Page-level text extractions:
▼

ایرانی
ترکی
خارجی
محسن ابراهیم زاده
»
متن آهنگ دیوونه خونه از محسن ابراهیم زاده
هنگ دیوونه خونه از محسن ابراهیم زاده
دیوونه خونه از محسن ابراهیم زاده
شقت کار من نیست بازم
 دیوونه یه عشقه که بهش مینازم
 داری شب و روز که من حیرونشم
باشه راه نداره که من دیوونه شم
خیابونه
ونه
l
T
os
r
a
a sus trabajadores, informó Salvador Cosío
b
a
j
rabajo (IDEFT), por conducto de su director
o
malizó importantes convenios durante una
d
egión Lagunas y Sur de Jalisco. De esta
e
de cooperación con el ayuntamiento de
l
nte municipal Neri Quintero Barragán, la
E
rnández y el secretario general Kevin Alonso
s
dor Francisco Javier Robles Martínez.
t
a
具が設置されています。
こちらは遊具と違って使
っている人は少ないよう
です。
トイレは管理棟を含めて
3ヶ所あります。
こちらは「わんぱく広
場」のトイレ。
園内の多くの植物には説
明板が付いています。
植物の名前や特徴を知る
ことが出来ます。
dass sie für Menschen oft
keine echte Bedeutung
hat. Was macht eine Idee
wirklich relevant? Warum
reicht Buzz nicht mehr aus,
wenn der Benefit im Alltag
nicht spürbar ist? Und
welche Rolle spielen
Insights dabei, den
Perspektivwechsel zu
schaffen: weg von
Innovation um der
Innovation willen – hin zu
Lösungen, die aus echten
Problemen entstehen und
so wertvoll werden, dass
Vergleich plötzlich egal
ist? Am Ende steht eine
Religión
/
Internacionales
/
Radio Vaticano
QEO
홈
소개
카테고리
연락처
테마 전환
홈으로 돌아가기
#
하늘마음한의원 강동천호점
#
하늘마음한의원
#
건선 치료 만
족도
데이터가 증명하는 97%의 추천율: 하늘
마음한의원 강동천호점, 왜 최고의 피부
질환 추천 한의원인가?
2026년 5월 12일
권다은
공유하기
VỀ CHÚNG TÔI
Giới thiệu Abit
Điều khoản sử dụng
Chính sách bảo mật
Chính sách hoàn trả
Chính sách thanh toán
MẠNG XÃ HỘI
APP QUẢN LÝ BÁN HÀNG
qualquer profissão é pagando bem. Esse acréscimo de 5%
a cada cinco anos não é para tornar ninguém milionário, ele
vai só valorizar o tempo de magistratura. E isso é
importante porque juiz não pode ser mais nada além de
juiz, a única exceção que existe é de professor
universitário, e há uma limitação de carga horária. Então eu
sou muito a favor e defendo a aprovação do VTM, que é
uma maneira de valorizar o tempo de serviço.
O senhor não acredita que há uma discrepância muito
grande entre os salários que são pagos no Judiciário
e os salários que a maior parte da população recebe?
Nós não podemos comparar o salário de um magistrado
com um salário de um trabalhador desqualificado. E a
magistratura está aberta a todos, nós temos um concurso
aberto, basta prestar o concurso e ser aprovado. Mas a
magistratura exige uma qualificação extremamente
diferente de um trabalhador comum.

▲
▼

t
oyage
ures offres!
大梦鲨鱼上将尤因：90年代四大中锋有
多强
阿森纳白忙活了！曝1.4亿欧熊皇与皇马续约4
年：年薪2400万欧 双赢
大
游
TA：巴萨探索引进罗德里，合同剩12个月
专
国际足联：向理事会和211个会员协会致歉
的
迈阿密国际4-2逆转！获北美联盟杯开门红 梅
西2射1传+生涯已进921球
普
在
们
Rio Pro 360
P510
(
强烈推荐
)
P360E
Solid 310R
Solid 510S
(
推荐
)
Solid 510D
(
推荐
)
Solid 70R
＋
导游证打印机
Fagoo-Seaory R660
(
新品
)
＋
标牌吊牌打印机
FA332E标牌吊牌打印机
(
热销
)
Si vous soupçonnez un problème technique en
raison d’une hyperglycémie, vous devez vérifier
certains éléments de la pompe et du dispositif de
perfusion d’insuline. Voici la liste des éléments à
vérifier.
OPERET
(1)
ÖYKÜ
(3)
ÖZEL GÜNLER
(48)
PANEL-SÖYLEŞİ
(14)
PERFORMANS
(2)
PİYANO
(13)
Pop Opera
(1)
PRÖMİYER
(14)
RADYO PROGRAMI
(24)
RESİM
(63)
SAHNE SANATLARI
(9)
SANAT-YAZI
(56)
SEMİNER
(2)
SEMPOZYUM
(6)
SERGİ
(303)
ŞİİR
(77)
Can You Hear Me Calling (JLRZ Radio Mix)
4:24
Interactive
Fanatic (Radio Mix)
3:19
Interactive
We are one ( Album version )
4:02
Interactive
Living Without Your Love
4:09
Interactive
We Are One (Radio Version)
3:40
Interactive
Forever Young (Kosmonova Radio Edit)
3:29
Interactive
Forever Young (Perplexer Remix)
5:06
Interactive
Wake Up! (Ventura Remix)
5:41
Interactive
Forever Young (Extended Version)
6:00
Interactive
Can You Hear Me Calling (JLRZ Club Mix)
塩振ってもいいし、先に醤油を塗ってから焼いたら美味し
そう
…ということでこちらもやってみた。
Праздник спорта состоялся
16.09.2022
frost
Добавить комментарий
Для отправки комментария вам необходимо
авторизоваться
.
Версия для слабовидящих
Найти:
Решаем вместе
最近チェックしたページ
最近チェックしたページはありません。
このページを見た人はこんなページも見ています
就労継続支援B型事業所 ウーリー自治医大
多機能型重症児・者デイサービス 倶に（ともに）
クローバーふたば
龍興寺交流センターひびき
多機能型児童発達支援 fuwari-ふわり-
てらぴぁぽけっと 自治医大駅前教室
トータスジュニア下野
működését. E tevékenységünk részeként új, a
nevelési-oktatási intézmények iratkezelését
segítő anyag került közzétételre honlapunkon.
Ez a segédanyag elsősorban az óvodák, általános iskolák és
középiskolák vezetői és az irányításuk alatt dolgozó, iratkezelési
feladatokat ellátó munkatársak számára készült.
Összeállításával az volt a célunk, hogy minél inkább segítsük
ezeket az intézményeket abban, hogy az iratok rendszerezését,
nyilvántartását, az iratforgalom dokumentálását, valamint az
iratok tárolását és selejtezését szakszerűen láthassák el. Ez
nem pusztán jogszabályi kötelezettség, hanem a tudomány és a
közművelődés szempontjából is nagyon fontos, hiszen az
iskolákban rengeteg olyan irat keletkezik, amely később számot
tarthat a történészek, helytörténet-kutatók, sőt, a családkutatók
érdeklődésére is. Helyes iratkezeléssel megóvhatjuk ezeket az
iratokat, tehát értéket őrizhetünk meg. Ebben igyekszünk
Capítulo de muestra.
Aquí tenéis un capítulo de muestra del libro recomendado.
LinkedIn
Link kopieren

▲
▼

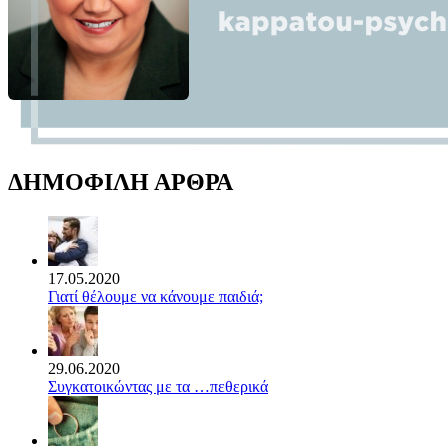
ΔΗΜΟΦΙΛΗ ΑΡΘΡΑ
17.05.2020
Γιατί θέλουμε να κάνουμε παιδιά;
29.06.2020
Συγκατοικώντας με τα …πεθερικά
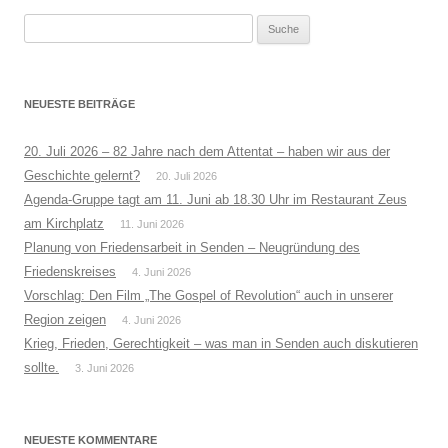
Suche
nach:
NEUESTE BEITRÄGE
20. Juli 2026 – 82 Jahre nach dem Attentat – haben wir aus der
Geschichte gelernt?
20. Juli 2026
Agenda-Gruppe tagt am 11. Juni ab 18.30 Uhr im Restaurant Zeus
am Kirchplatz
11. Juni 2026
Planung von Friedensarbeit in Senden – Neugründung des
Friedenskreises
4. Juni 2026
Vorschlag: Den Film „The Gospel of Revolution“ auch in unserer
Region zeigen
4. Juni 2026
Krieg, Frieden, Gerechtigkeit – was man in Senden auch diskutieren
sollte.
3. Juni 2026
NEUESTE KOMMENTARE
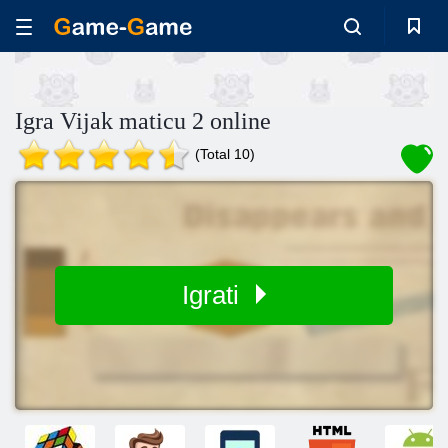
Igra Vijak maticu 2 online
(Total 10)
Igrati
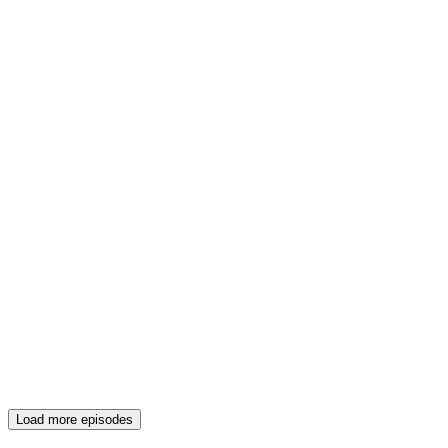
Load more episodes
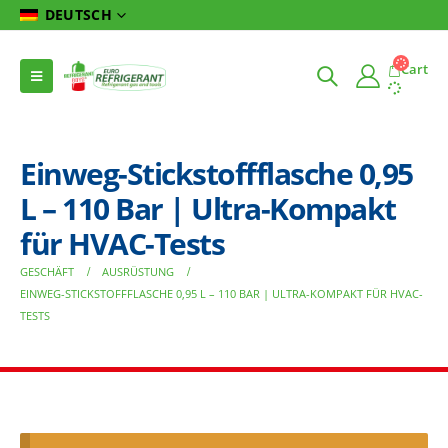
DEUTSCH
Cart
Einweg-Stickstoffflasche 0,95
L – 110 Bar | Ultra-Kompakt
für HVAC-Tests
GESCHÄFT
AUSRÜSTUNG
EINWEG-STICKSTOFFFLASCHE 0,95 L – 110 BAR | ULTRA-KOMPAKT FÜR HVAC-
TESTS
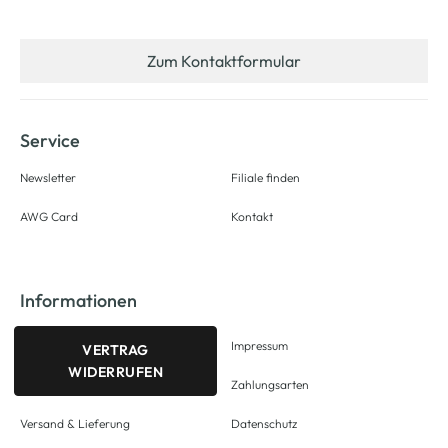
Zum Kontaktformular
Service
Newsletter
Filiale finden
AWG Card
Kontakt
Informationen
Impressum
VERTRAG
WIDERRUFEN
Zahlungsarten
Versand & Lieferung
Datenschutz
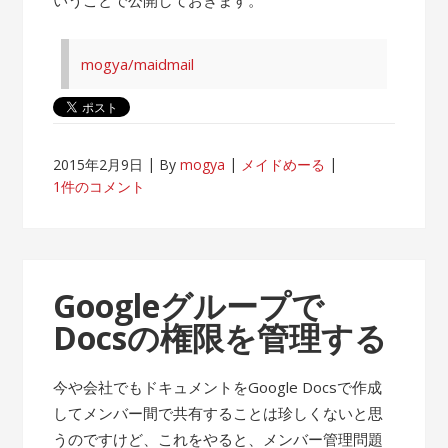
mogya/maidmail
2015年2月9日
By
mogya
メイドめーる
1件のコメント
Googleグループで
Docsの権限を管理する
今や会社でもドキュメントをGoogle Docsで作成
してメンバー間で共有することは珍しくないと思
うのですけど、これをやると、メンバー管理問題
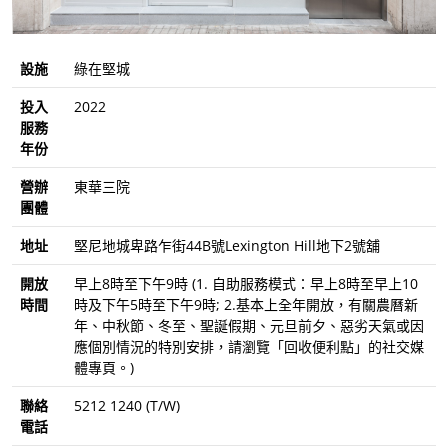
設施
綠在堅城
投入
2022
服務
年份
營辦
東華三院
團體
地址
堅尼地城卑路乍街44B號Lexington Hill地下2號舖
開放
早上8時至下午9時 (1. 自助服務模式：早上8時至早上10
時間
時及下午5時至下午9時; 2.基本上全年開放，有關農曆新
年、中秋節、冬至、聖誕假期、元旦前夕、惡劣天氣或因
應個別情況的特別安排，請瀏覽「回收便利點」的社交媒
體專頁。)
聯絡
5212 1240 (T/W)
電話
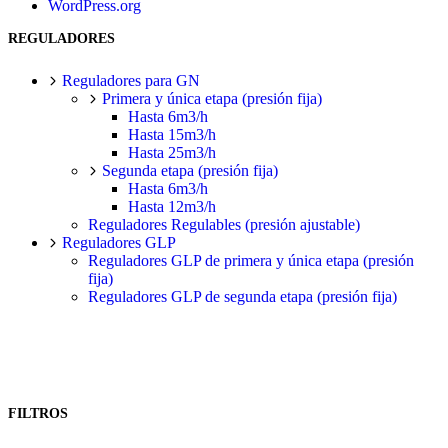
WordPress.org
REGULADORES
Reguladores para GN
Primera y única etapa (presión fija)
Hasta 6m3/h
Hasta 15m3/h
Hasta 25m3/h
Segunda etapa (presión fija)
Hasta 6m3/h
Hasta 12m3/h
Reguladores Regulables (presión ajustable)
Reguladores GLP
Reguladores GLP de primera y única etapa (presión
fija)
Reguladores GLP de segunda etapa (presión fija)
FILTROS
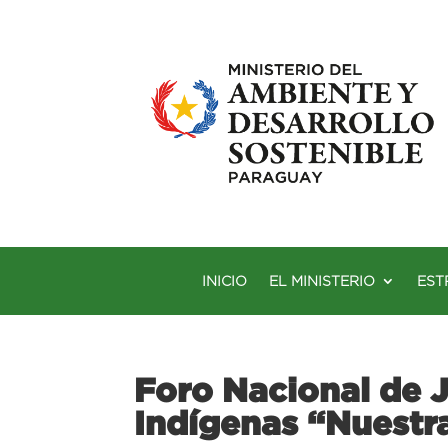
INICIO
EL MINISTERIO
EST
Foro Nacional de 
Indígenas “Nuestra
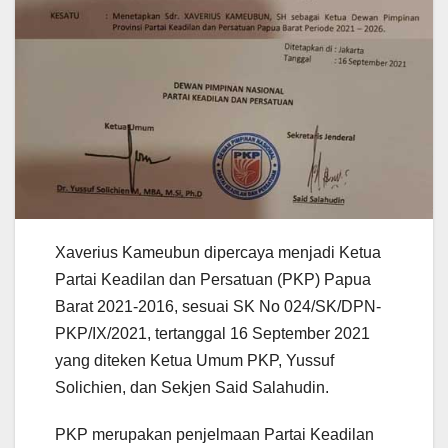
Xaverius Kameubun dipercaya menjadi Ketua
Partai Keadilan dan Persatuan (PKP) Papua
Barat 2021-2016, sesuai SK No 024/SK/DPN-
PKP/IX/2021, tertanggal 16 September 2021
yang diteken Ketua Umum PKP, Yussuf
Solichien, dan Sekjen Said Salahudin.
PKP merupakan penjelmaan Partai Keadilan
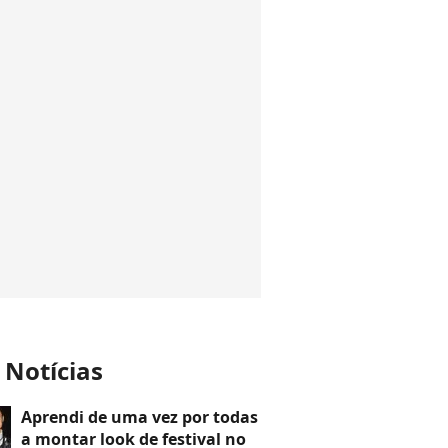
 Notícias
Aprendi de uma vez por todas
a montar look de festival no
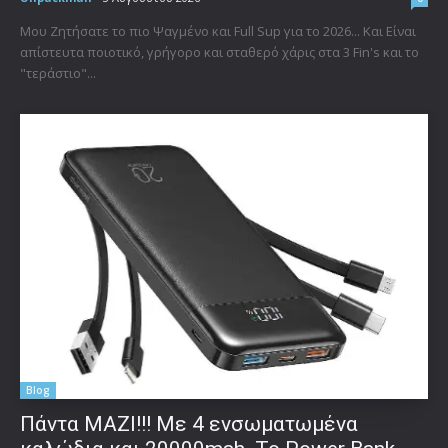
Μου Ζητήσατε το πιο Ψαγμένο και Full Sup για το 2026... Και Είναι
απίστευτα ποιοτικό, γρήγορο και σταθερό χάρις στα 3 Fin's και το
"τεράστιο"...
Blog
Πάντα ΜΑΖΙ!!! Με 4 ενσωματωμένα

▲

Above are the entries. Output exactly the lines beginning with the line that has "ist? Am Ende steht eine" and ending with the line that has "diferente de um trabalhador comum.".

Completed exercise =
ist? Am Ende steht eine
Religión
/
Internacionales
/
Radio Vaticano
QEO
홈
소개
카테고리
연락처
테마 전환
홈으로 돌아가기
#
하늘마음한의원 강동천호점
#
하늘마음한의원
#
건선 치료 만
족도
데이터가 증명하는 97%의 추천율: 하늘
마음한의원 강동천호점, 왜 최고의 피부
질환 추천 한의원인가?
2026년 5월 12일
권다은
공유하기
VỀ CHÚNG TÔI
Giới thiệu Abit
Điều khoản sử dụng
Chính sách bảo mật
Chính sách hoàn trả
Chính sách thanh toán
MẠNG XÃ HỘI
APP QUẢN LÝ BÁN HÀNG
qualquer profissão é pagando bem. Esse acréscimo de 5%
a cada cinco anos não é para tornar ninguém milionário, ele
vai só valorizar o tempo de magistratura. E isso é
importante porque juiz não pode ser mais nada além de
juiz, a única exceção que existe é de professor
universitário, e há uma limitação de carga horária. Então eu
sou muito a favor e defendo a aprovação do VTM, que é
uma maneira de valorizar o tempo de serviço.
O senhor não acredita que há uma discrepância muito
grande entre os salários que são pagos no Judiciário
e os salários que a maior parte da população recebe?
Nós não podemos comparar o salário de um magistrado
com um salário de um trabalhador desqualificado. E a
magistratura está aberta a todos, nós temos um concurso
aberto, basta prestar o concurso e ser aprovado. Mas a
magistratura exige uma qualificação extremamente
diferente de um trabalhador comum.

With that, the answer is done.